FM, SNSC chief visiting Pakistan, Iraq for good neighborliness

Iranian Foreign Minister and Iran’s Supreme National Security Council (SNSC) will soon travel to Pakistan and Iraq, respectively, in response to recent tensions between Iran and its neighboring countries.
Foreign Minister Hossein Amir-Abdollahian on Sunday warned against the enemies’ attempts to use terrorism as a tool against the country’s good neighborliness policy, saying he will visit Pakistan on Monday, while Ali Akbar Ahmadian will visit Iraq soon to resolve the recent issues, IRNA reported.

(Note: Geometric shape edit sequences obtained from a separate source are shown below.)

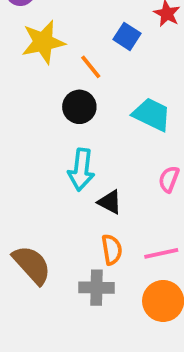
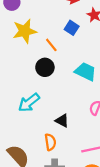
cyan arrow: (81, 170) -> (29, 103), moved, turned 45
orange semicircle: (112, 250) -> (50, 142), moved

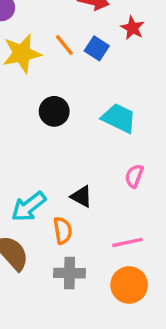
orange line: (51, 45) -> (64, 45), moved
cyan arrow: (29, 103) -> (29, 207), moved

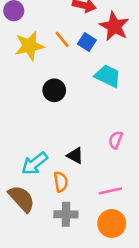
red star: (133, 28) -> (114, 26), size x1.6
cyan trapezoid: (119, 118) -> (108, 76), moved

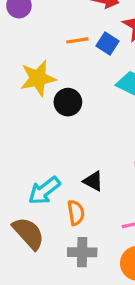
orange line: (62, 39) -> (77, 40), turned -60
yellow star: (29, 46) -> (38, 78), moved

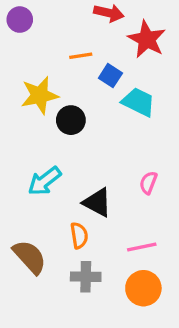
blue square: (107, 44) -> (110, 76), moved
black triangle: (93, 181) -> (97, 203), size x1.4
cyan arrow: (44, 191) -> (44, 181), moved

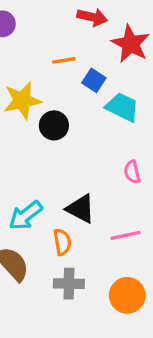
cyan arrow: (44, 181) -> (26, 215), moved
pink semicircle: (148, 183) -> (132, 172), moved, turned -35
pink line: (142, 247) -> (126, 235), moved

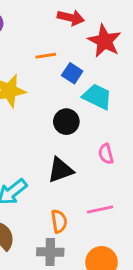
black circle: (54, 125) -> (66, 122), moved
black triangle: (81, 209) -> (60, 170), moved, turned -48
orange semicircle: (62, 242) -> (59, 221), moved

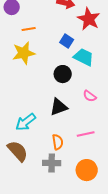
orange line: (46, 56) -> (29, 29), moved
pink semicircle: (106, 154) -> (90, 96), turned -40

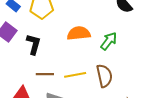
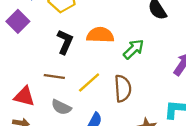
black L-shape: (34, 44) -> (65, 42), moved
yellow line: (75, 75) -> (89, 82), turned -40

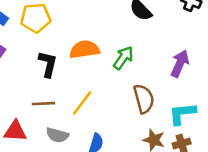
brown semicircle: (123, 88) -> (144, 99), moved

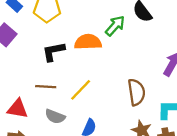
green arrow: (123, 58) -> (115, 26), moved
black L-shape: (48, 64) -> (53, 52), turned -120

“With a special focus on the good neighborliness policy, we have seen and defined security at the heart of the good neighborliness policy. We will never allow the enemies to target the friendship, peace and security of the region,” Amir-Abdollahian said at the 7th Conference on Multilateralism in the History of Iran’s Foreign Relations in Tehran.
He further said that over the past days, there have been terrorist moves in the Kurdistan Region of Iraq and areas in Pakistan’s Balochistan Province.
Iran, he added, held constructive talks with Pakistani and Iraqi officials in a bid to protect the security of the country and its borders as well as that of the region.
The discussions focused on a joint understanding and political solutions to the occurrences in Pakistan’s Balochistan and Iraq’s Kurdistan, Amir-Abdollahian noted.
Earlier this month, Iran and Pakistan witnessed an escalation of cross-border tensions over Iran’s counter-terrorism operations.
On January 16, Iran launched simultaneous drone and missile attacks on two bases of Jaish al-Adl, a terror outfit that was formed in 2012 and has conducted several attacks on Iranian soil in recent years.
The group claimed responsibility for an attack in December 2023 on a police station in the southeastern city of Rask that killed at least 11 Iranian police officers. On January 10, another attack by the group on a police station in the city killed one officer.
Also, characterizing it a response to Tehran’s operation against terrorist bases inside Pakistan, nine people, including four children, were killed after Islamabad admitted attacking a village in Saravan in Iran’s southeastern Sistan and Baluchestan Province.
Pakistan carried out the strikes on January 18 against what it called bases of the separatist Baloch Liberation Front and Baloch Liberation Army in regions close to Iran’s border.
Iran’s Islamic Revolution Guards Corps (IRGC) also launched missile strikes on an Israeli spy base in the Iraqi Kurdistan Region.